== Segment start ==
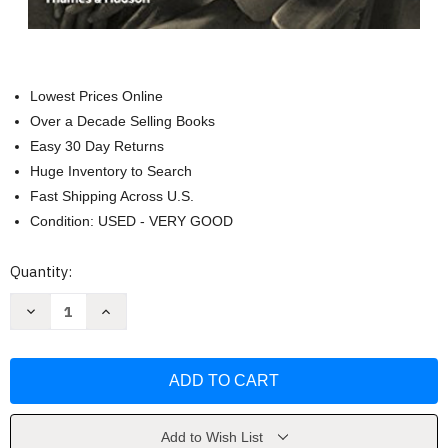
Lowest Prices Online
Over a Decade Selling Books
Easy 30 Day Returns
Huge Inventory to Search
Fast Shipping Across U.S.
Condition: USED - VERY GOOD
Current
Quantity:
Stock:
Decrease
Increase
Quantity
Quantity
of
of
Agnes
Agnes
Martin:
Martin:
Her
Her
Life
Life
and
and
Art
Art
by
by
Add to Wish List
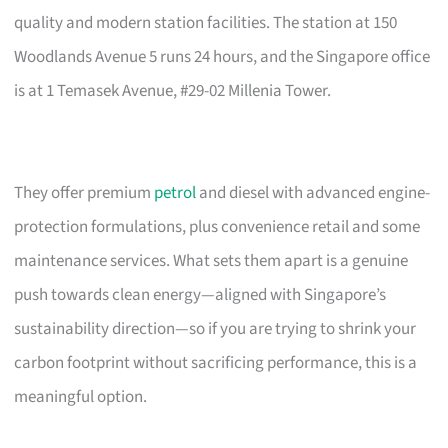
quality and modern station facilities. The station at 150
Woodlands Avenue 5 runs 24 hours, and the Singapore office
is at 1 Temasek Avenue, #29-02 Millenia Tower.
They offer premium
petrol
and diesel with advanced engine-
protection formulations, plus convenience retail and some
maintenance services. What sets them apart is a genuine
push towards clean energy—aligned with Singapore’s
sustainability direction—so if you are trying to shrink your
carbon footprint without sacrificing performance, this is a
meaningful option.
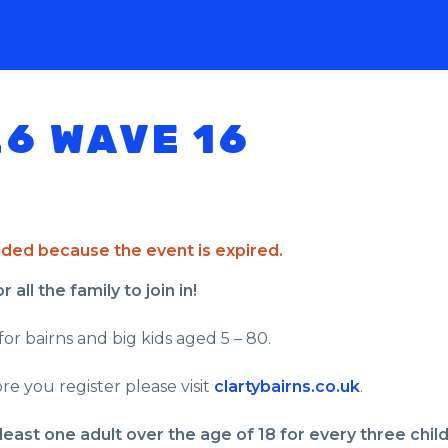
26 WAVE 16
ended because the event is expired.
all the family to join in!
for bairns and big kids aged 5 – 80.
re you register please visit
clartybairns.co.uk
.
least one adult over the age of 18 for every three chil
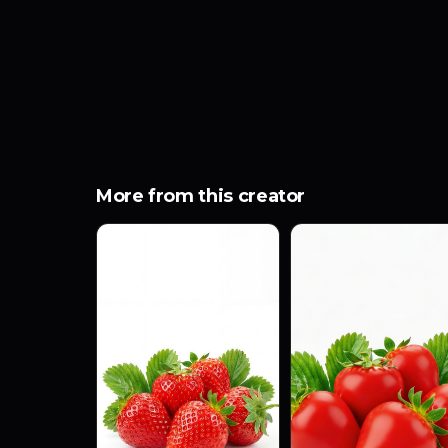
More from this creator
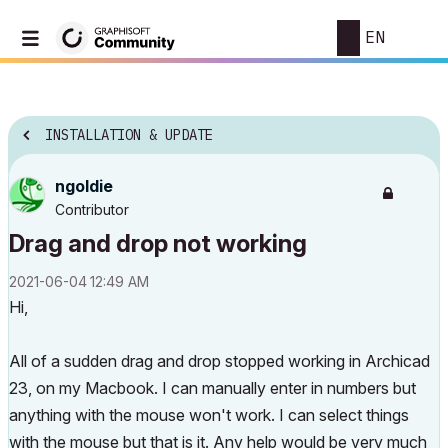
EN
INSTALLATION & UPDATE
ngoldie
Contributor
Drag and drop not working
‎2021-06-04
12:49 AM
Hi,
All of a sudden drag and drop stopped working in Archicad
23, on my Macbook. I can manually enter in numbers but
anything with the mouse won't work. I can select things
with the mouse but that is it. Any help would be very much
== Segment end ==
What to produce: Output, exactly and with nothing else, the lines from the line containing "Drag and drop not working" to the end of the entries.

Written answer:
Drag and drop not working
‎2021-06-04
12:49 AM
Hi,
All of a sudden drag and drop stopped working in Archicad
23, on my Macbook. I can manually enter in numbers but
anything with the mouse won't work. I can select things
with the mouse but that is it. Any help would be very much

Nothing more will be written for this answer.